La tendance réformiste vers la standardisation interne forcée a aussi été vue dans la dissociation du groupe presse lui-même envers certaines actions.

Fin 2010, quand l’ACIPA se dissocia publiquement d’une action pendant une enquête publique à Notre-Dame-des-Landes, cela a donné lieu à des mois de discussions. Un accord a été trouvé, stipulant que ni les squatters ni l’ACIPA ne se dissocierait publiquement d’autres groupes. La déclaration adoptée était « Nous ne portons pas de masques ni n’utilisons la violence, mais nous ne condamnons pas leurs actions », et cela marcha vraiment bien pendant un bon moment.
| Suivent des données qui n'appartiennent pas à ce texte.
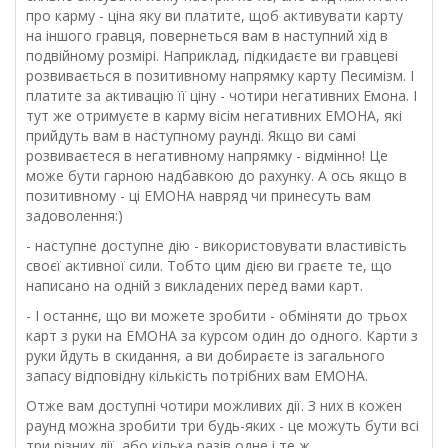
про карму - ціна яку ви платите, щоб активувати карту
на іншого гравця, повернеться вам в наступний хід в
подвійному розмірі. Наприклад, підкидаєте ви гравцеві
розвивається в позитивному напрямку карту Песимізм. І
платите за активацію її ціну - чотири негативних Емона. І
тут же отримуєте в карму вісім негативних ЕМОНА, які
прийдуть вам в наступному раунді. Якщо ви самі
розвиваєтеся в негативному напрямку - відмінно! Це
може бути гарною надбавкою до рахунку. А ось якщо в
позитивному - ці ЕМОНА навряд чи принесуть вам
задоволення:)
- наступне доступне дію - використовувати властивість
своєї активної сили. Тобто цим дією ви граєте те, що
написано на одній з викладених перед вами карт.
- І останнє, що ви можете зробити - обміняти до трьох
карт з руки на ЕМОНА за курсом один до одного. Карти з
руки йдуть в скидання, а ви добираєте із загального
запасу відповідну кількість потрібних вам ЕМОНА.
Отже вам доступні чотири можливих дії. З них в кожен
раунд можна зробити три будь-яких - це можуть бути всі
три різних дії, або кілька разів одне і те ж.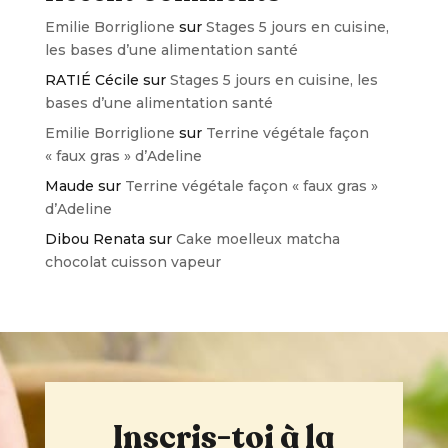
Emilie Borriglione
sur
Stages 5 jours en cuisine,
les bases d’une alimentation santé
RATIÉ Cécile
sur
Stages 5 jours en cuisine, les
bases d’une alimentation santé
Emilie Borriglione
sur
Terrine végétale façon
« faux gras » d’Adeline
Maude
sur
Terrine végétale façon « faux gras »
d’Adeline
Dibou Renata
sur
Cake moelleux matcha
chocolat cuisson vapeur
Inscris-toi à la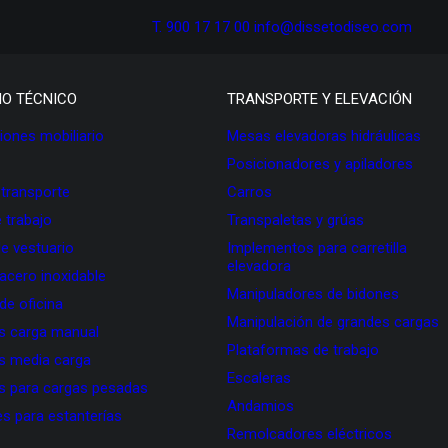
T. 900 17 17 00
info@dissetodiseo.com
IO TÉCNICO
TRANSPORTE Y ELEVACIÓN
ones mobiliario
Mesas elevadoras hidráulicas
Posicionadores y apiladores
 transporte
Carros
 trabajo
Transpaletas y grúas
de vestuario
Implementos para carretilla
elevadora
 acero inoxidable
Manipuladores de bidones
 de oficina
Manipulación de grandes cargas
as carga manual
Plataformas de trabajo
as media carga
Escaleras
as para cargas pesadas
Andamios
s para estanterías
Remolcadores eléctricos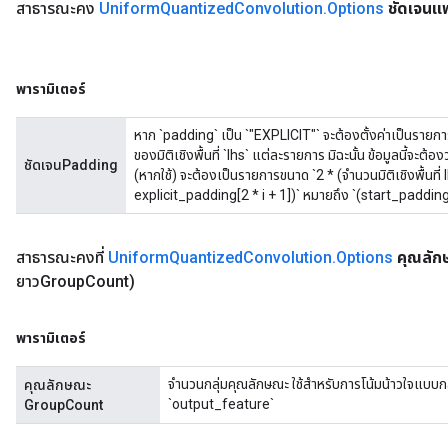
สาธารณะคง
Uniform
Quantized
Convolution
.
Options
ชัดเจนแพ
พารามิเตอร์
หาก `padding` เป็น `"EXPLICIT"` จะต้องตั้งค่าเป็นรายการที่
ของมิติเชิงพื้นที่ `lhs` แต่ละรายการ มิฉะนั้น ข้อมูลนี้จะต้อง
ชัดเจนPadding
(หากใช้) จะต้องเป็นรายการขนาด `2 * (จำนวนมิติเชิงพื้นที่ l
explicit_padding[2 * i + 1])` หมายถึง `(start_padding, 
สาธารณะคงที่
Uniform
Quantized
Convolution
.
Options
คุณลั
ยาวGroup
Count)
พารามิเตอร์
จำนวนกลุ่มคุณลักษณะ ใช้สำหรับการโน้มน้าวใจแบบกล
คุณลักษณะ
`output_feature`
GroupCount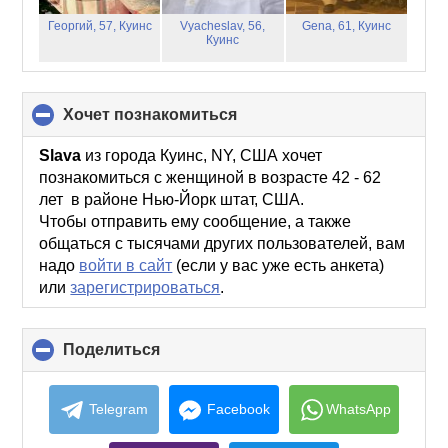
Георгий, 57,
Куинс
Vyacheslav, 56,
Gena, 61,
Куинс
Куинс
хочет познакомиться
click
to
collapse
Slava
из города Куинс, NY, США хочет
contents
познакомиться с женщиной в возрасте 42 - 62
лет в районе Нью-Йорк штат, США.
Чтобы отправить ему сообщение, а также
общаться с тысячами других пользователей, вам
надо
войти в сайт
(если у вас уже есть анкета)
или
зарегистрироваться
.
Поделиться
click
to
collapse
contents
Telegram
Facebook
WhatsApp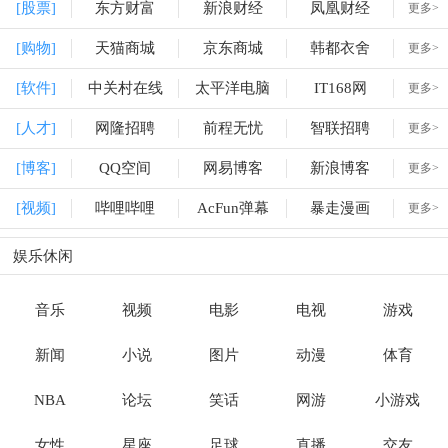
[股票]
东方财富
新浪财经
凤凰财经
更多>
[购物]
天猫商城
京东商城
韩都衣舍
更多>
[软件]
中关村在线
太平洋电脑
IT168网
更多>
[人才]
网隆招聘
前程无忧
智联招聘
更多>
[博客]
QQ空间
网易博客
新浪博客
更多>
[视频]
哔哩哔哩
AcFun弹幕
暴走漫画
更多>
娱乐休闲
音乐
视频
电影
电视
游戏
新闻
小说
图片
动漫
体育
NBA
论坛
笑话
网游
小游戏
女性
星座
足球
直播
交友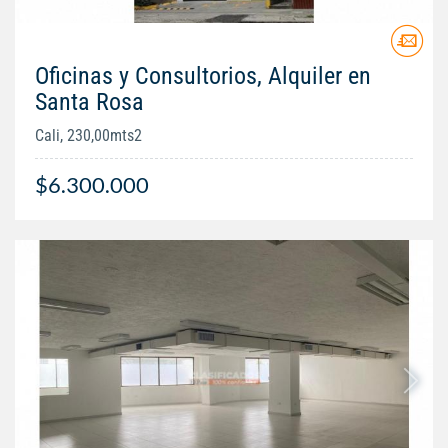
Oficinas y Consultorios, Alquiler en
Santa Rosa
Cali, 230,00mts2
$6.300.000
Pendant la plus grande partie de l’histoire de l’occupation de la ZAD, les participant.e.s étaient réticent.e.s et sceptiques à parler aux journalistes. Les journalistes qui ne respectaient pas les conditions posées par les ZADistes avaient parfois leurs pneus crevés, comme lors de la visite d’un juge en 2015. Le fait que le groupe presse (principalement composé par des personnes du CMDO) se dissocient lui et le mouvement des actes de sabotages de la route et des actions contre les journalistes est en contradiction avec l’accord historique et montre combien certain.e.s dans le mouvement étaient allé.e.s loin dans l’acceptation de l’idée que nous pourrions « gagner » en nous poliçant nous-même et en étant respectables, même si cela signifiait rompre un mandat clair de représenter les différents courants qui existaient à la ZAD. Leur version romantisée et incomplète des évènements soutient un agenda politique de conquête du pouvoir au détriment d’un récit utile pour apprendre et s’améliorer.

Quand des personnes parlent de la ZAD, on entend souvent une sorte de propagande qui implique que tout y était exceptionnel ; en fait, nous étions juste des personnes ordinaires dans une situation folle faisant ce que nous pouvions. Bien qu’ils sont fait pour inspirer, je pense que les mythes répandus à propos de l’unité et de l’exception de la ZAD ou des combattant.e.s sans peur qui l’ont défendu créent une perception irréaliste pour d’autres qui voudraient reproduire nos « victoires ». Par exemple, il est inexact de dire que « Les ZADistes ont défendus chaque bâtiment et chaque centimètre de terre par tous les moyens nécessaires », comme dans cet article de CrimethInc. C’est manifestement faux : différents groupes ont défendus leurs propres intérêts et les maisons de leurs ami.e.s et allié.e.s, plusieurs groupes ont écrits des communiqués de presse ou des articles se dissociant des autres, et quand certaines personnes ont réalisé que se rendre aux négociations les transformaient en accessoires ou pions, elles sont parties ou ont arrêté de prendre des risques. Il est vital de comprendre le rôle que cette mythologie a joué dans la façon dont les choses se sont déroulées comme elles l’ont fait. Prétendre que le mouvement a gagné une victoire unilatérale ne rend service à personne.

Une large partie du mouvement avait décidé de négocier et d’accepter la légalisation longtemps avant l’abandon de l’aéroport. Quand cela a été proposé la première foi, c’était conflictuel, mais des personnes (dont la plupart étaient impliquées dans le CMDO) ont continué à pousser cette proposition en assemblée du mouvement, jusqu’à ce que la question ne soit plus « si » mais « comment ». La légalisation devint la seule stratégie, et elle a été poursuivie même quand les circonstances sont devenues complètement différentes du scénario qu’iels avaient imaginé, dans lequel iels auraient posé leurs conditions dans un rapport de force en leur faveur.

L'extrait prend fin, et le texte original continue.